▸ **Required work**
Reproduce exactly the line that contains "Wil je meer" and all lines that follow it in the records below, ending with the last one.

▸ **Given records**
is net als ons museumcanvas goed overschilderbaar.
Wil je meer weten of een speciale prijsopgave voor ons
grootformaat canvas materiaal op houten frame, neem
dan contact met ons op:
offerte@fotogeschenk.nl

▸ **Exercise result**
Wil je meer weten of een speciale prijsopgave voor ons
grootformaat canvas materiaal op houten frame, neem
dan contact met ons op:
offerte@fotogeschenk.nl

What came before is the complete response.